» **What to do**: Write out, word for word and with no pictures, each line below from the one containing "ask for the" through the one containing "o improve the", both included, and no other line.

Dataset entries
************

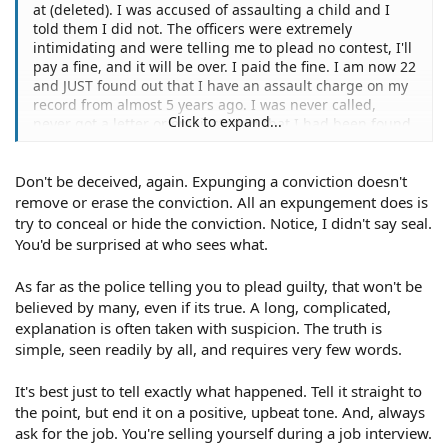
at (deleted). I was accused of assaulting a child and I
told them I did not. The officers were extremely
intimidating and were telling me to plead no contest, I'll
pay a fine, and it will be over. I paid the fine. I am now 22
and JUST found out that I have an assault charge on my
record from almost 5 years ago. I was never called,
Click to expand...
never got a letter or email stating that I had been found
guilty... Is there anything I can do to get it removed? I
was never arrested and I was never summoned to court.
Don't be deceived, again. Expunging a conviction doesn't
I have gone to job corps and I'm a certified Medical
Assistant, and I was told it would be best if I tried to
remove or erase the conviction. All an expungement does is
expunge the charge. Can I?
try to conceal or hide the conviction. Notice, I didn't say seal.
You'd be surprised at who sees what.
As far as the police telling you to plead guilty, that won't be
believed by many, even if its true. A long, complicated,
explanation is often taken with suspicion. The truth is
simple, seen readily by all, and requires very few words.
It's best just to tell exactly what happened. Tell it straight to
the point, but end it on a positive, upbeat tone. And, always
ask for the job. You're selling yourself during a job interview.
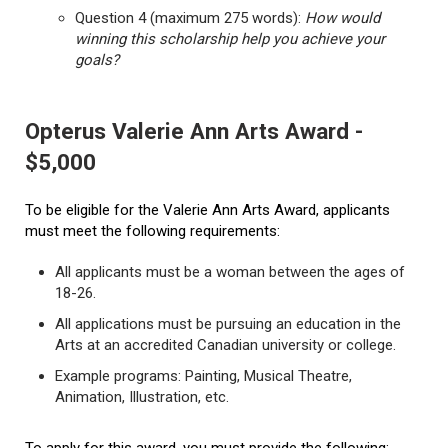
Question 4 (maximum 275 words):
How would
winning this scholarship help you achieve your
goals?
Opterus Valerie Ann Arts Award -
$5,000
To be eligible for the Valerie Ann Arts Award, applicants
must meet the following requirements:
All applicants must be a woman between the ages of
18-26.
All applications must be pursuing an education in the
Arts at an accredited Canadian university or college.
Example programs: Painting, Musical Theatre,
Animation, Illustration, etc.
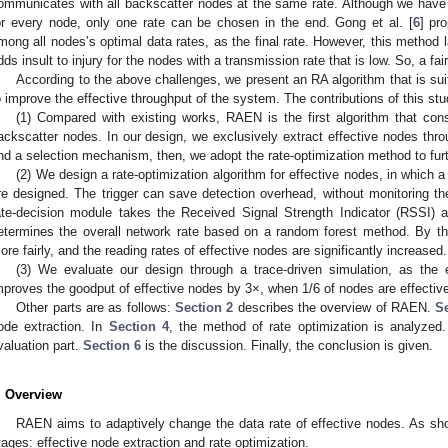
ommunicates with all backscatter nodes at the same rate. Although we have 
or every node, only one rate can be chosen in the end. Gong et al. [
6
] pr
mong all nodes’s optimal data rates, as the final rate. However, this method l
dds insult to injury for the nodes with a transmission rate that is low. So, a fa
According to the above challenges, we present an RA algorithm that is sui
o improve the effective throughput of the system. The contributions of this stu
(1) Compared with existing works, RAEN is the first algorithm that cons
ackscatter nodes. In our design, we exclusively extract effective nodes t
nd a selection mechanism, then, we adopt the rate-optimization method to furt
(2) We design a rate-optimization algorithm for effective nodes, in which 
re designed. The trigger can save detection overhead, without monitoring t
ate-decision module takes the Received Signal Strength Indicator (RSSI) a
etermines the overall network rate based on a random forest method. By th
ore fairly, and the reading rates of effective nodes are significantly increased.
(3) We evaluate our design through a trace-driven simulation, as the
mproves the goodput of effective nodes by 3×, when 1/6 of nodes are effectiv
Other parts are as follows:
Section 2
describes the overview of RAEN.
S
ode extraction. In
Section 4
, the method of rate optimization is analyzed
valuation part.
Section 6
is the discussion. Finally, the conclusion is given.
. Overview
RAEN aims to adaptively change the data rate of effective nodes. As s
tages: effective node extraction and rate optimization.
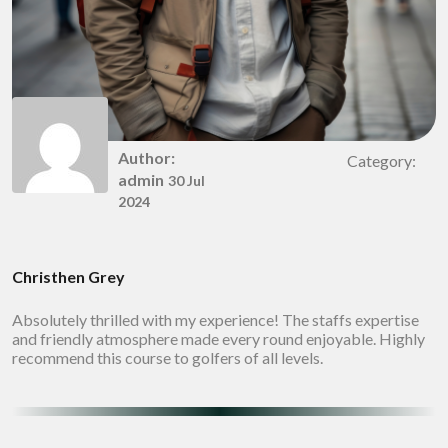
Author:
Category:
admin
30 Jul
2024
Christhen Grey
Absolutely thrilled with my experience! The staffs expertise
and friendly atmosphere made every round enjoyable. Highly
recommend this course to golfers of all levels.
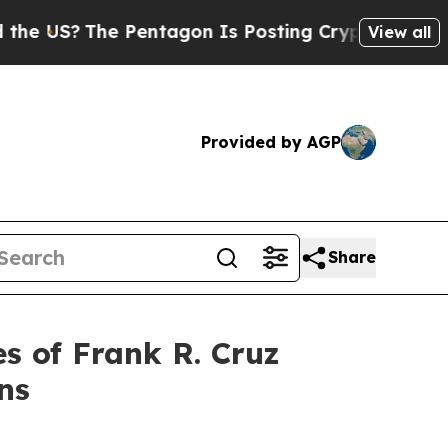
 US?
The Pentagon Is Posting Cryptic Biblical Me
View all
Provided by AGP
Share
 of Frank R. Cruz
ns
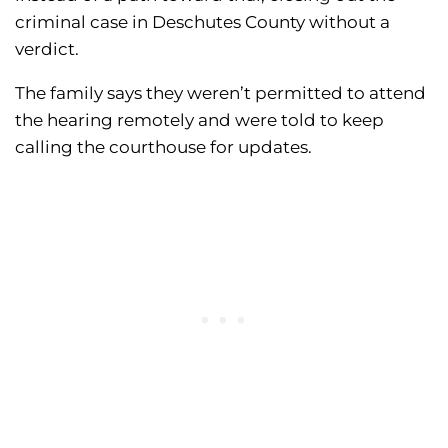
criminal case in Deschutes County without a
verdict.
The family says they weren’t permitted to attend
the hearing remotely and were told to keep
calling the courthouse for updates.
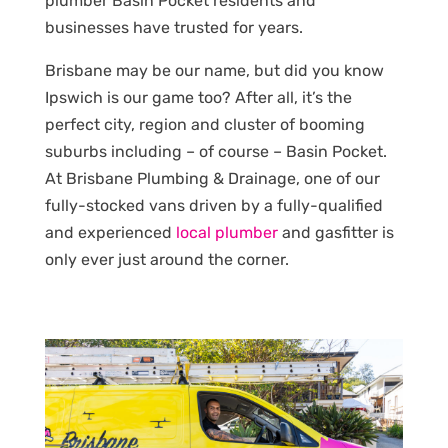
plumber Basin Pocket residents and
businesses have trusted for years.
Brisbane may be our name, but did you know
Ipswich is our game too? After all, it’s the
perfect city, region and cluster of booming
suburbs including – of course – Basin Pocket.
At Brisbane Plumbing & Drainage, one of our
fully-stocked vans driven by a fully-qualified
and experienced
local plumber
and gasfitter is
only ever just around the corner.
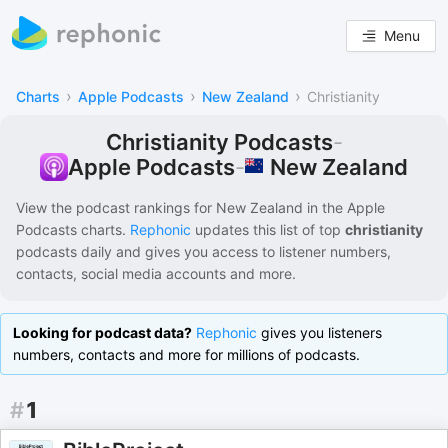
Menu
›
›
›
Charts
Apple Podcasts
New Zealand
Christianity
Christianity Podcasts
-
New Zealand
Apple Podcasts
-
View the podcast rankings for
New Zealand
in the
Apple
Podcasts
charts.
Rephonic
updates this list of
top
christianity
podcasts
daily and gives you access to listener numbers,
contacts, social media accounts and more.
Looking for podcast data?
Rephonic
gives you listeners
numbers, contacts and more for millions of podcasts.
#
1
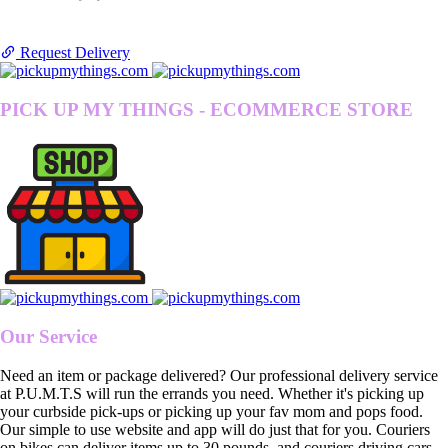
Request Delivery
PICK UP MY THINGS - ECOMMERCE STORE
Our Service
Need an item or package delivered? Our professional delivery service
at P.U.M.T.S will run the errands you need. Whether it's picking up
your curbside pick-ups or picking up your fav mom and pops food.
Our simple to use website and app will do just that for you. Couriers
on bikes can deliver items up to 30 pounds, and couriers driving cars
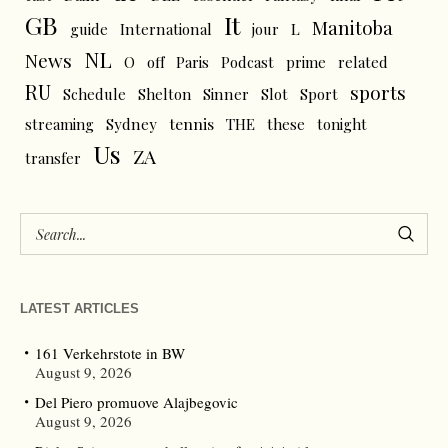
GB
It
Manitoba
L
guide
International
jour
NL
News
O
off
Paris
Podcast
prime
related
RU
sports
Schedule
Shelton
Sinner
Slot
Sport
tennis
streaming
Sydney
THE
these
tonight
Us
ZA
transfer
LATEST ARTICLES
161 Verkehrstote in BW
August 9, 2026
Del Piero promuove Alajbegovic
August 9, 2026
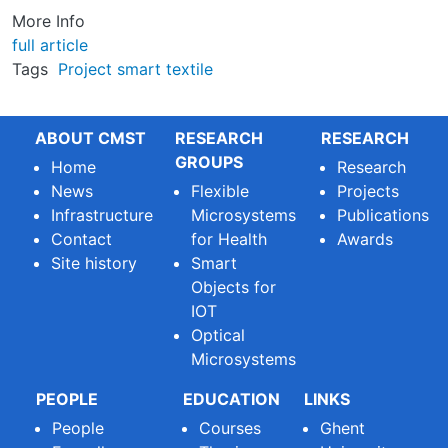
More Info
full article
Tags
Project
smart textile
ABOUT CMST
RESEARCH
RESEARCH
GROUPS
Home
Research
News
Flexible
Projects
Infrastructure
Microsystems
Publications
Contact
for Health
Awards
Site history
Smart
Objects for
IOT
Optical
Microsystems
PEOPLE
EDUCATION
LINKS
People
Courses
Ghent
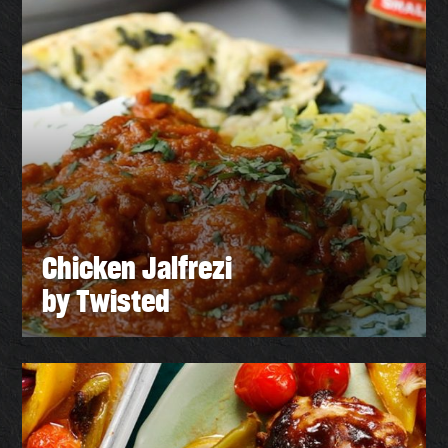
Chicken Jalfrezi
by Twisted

************

» **Exercise answer**:
ask for the job. You're selling yourself during a job interview.
Question 4 (maximum 275 words):
How would
winning this scholarship help you achieve your
goals?
Opterus Valerie Ann Arts Award -
$5,000
To be eligible for the Valerie Ann Arts Award, applicants
must meet the following requirements:
All applicants must be a woman between the ages of
18-26.
All applications must be pursuing an education in the
Arts at an accredited Canadian university or college.
Example programs: Painting, Musical Theatre,
Animation, Illustration, etc.
ommunicates with all backscatter nodes at the same rate. Although we have 
or every node, only one rate can be chosen in the end. Gong et al. [
6
] pr
mong all nodes’s optimal data rates, as the final rate. However, this method l
dds insult to injury for the nodes with a transmission rate that is low. So, a fa
According to the above challenges, we present an RA algorithm that is sui
o improve the effective throughput of the system. The contributions of this stu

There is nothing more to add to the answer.